У следствия возникла версия: а почему бы Сушкову, близкому другу Сухово-Кобылина, не быть соучастником преступления? Поручика вызвали на допрос и предъявили ему письмо, указывая особо на подчеркнутые места.

– Письмо это было написано мною очень скоро, впопыхах, не перечитывая, – объяснял напуганный Сушков. – Я в нем написал всё, что только мог придумать для успокоения господина Кобылина, и, зная привычку Деманш ездить гулять по вечерам в парк на извозчике, сделал и это предположение – о том, что Деманш могла быть ограблена и убита.

Из письма поручика следовало, что Деманш была у Эрнестины Ландрет за несколько часов до своего исчезновения: «…она, уезжая от Эрнестины, говорила, что ей хотелось бы еще погулять в санях». Следователи ухватились за этот факт. Допрос Сушкова показал, что Луиза провела у Эрнестины в Газетном переулке всю вторую половину дня 7 ноября. Выяснилось также, что и поручик Сушков был вместе с ними. Его заставили дать подробный отчет об этом дне, он давал его трижды, отвечая каждый раз на одни и те же вопросы, поставленные в разной последовательности. Его показания следователи тщательно сопоставляли с показаниями Эрнестины и кучера Луизы, пытаясь найти разногласия, но всё безрезультатно. Допросы Сушкова никаких улик против Сухово-Кобылина и самого Сушкова не дали.

Однако Закревский решил на всякий случай держать поручика на крючке. Он крепко-накрепко привязал его к делу Сухово-Кобылина, предъявив ему обвинение в незаконном сожительстве с француженкой Ландрет и сокрытии от властей незаконного сожительства Кобылина с француженкой Деманш. Это давало возможность полиции взять с поручика (до решения судом вопроса о его наказании) подписку о невыезде с обязательством являться на допросы по первому требованию и в любое время. При этом Закревский дал тайное распоряжение следователям вызывать Сушкова в полицию регулярно, если не каждый день, то, по возможности, через день. Выдержать такое было непросто. Закревский надеялся, что рано или поздно поручик «заговорит».

* * *

В первые дни ареста Александр Васильевич не предпринимал никаких продуманных действий в свою защиту, кроме того, что писал жалобы и протесты высшим сановникам. Показания он давал совершенно безучастно, не вникая в дело, в замыслы Закревского. Но обстоятельства складывались так, что дальнейшее его неучастие могло привести к непоправимым последствиям. И он опомнился. Он начал действовать. Он потребовал, чтобы ему дали прочесть копии допросов его крепостных по делу об убийстве Деманш.

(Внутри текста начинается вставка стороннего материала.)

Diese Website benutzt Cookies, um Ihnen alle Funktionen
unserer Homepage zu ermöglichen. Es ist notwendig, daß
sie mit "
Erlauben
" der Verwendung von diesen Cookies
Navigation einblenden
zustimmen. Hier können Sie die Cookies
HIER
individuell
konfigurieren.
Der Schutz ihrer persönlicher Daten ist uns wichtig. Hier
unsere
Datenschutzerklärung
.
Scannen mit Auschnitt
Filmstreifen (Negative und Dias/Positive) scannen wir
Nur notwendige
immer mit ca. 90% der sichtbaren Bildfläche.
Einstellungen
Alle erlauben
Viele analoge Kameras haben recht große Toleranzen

Внимательно изучив протоколы следствия, он понял, что первое, что выбивает у него почву из-под ног, – это показания его дворника, сторожа и повара, в которых утверждалось, что вечером 7 ноября он никуда не выезжал из дома. На основании этих показаний следователи делали вывод, что на балу у Нарышкиных он не был, а в своих показаниях от 10 ноября стремился «ввести комиссию в заблуждение», заявляя, что ужинал у Александра Григорьевича с восьми часов вечера до второго часа ночи. Он поинтересовался, были ли опрошены гости или прислуга Нарышкиных, и выяснил, что их показаний в деле нет. И тут только он начал понимать, как и кем затягивалась петля на его шее. Александр Васильевич заявил ультиматум следствию: он отказывался давать какие бы то ни было показания, пока не будут опрошены дворовые люди и гости Нарышкиных. Закревский вынужден был дать следователям разрешение на эти допросы.

– Сухово-Кобылин с седьмого на восьмое число ноября у господ моих был вместе с сестрою своею графинею Салиас, – показал дворовый Нарышкиных Павел Рудаков. – Прибыл он часа в четыре вечера и был часу до первого ночи и уехал вместе с графинею. К Кобылину в то время никто не приходил и никто его не спрашивал.